Set within a rath, a type of circular ringfort typically associated with early medieval settlement, the small graveyard known as Lisheen was used for generations as a resting place for unbaptised children. These sites, sometimes called cillíní, occupy a particular and melancholy corner of Irish religious and social history. Catholic doctrine, for much of the country's history, held that unbaptised infants could not be buried in consecrated ground, and so communities quietly found other places, often ancient or liminal spots already set apart from the everyday world.
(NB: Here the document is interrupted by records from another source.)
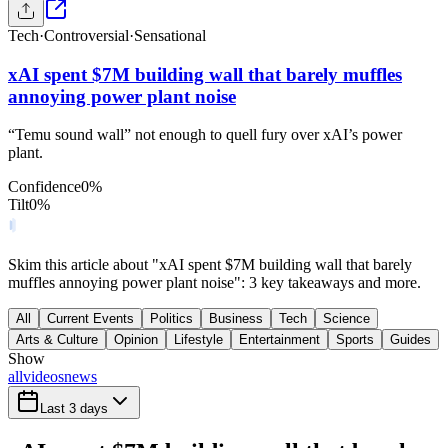
Tech
·
Controversial
·
Sensational
xAI spent $7M building wall that barely muffles
annoying power plant noise
“Temu sound wall” not enough to quell fury over xAI’s power
plant.
Confidence
0
%
Tilt
0
%
Skim this article about "xAI spent $7M building wall that barely
muffles annoying power plant noise": 3 key takeaways and more.
All
Current Events
Politics
Business
Tech
Science
Arts & Culture
Opinion
Lifestyle
Entertainment
Sports
Guides
Show
all
videos
news
Last 3 days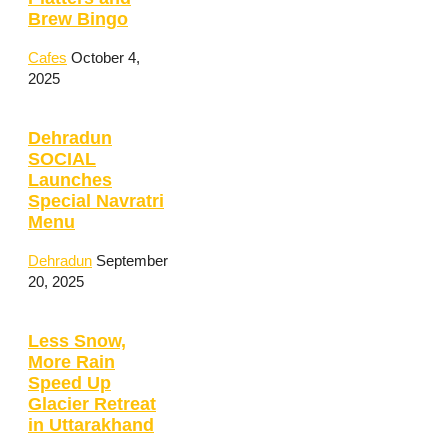
Brew Bingo
Cafes
October 4,
2025
Dehradun
SOCIAL
Launches
Special Navratri
Menu
Dehradun
September
20, 2025
Less Snow,
More Rain
Speed Up
Glacier Retreat
in Uttarakhand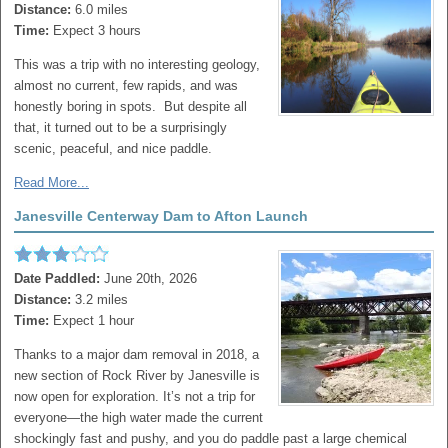
Distance:
6.0 miles
Time:
Expect 3 hours
This was a trip with no interesting geology,
almost no current, few rapids, and was
honestly boring in spots. But despite all
that, it turned out to be a surprisingly
scenic, peaceful, and nice paddle.
Read More...
Janesville Centerway Dam to Afton Launch
Date Paddled:
June 20th, 2026
Distance:
3.2 miles
Time:
Expect 1 hour
Thanks to a major dam removal in 2018, a
new section of Rock River by Janesville is
now open for exploration. It’s not a trip for
everyone—the high water made the current
shockingly fast and pushy, and you do paddle past a large chemical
The place-name itself is recorded in the Ordnance Survey Letters compiled in the nineteenth century, where it appears as Lishín, later rendered Lisheen, described plainly as a burying place for unbaptised children. It was marked on the 1838 Ordnance Survey six-inch map simply as Lisheen Grave Yard, and by the 1922 edition the cartographers had added a clarifying note, labelling it a Children's Burial Ground. The site's character is understated in the extreme. At the centre of the rath interior stands a single upright slab, uninscribed, measuring roughly 0.7 metres high and 0.6 metres wide. To its north-east, a scatter of smaller stones barely breaks the surface; these are thought to mark individual graves, though no inscriptions or formal markers confirm it. The absence of names is itself a kind of record, reflecting the informal and often furtive nature of such burials, carried out without ceremony by families navigating grief alongside the weight of religious convention.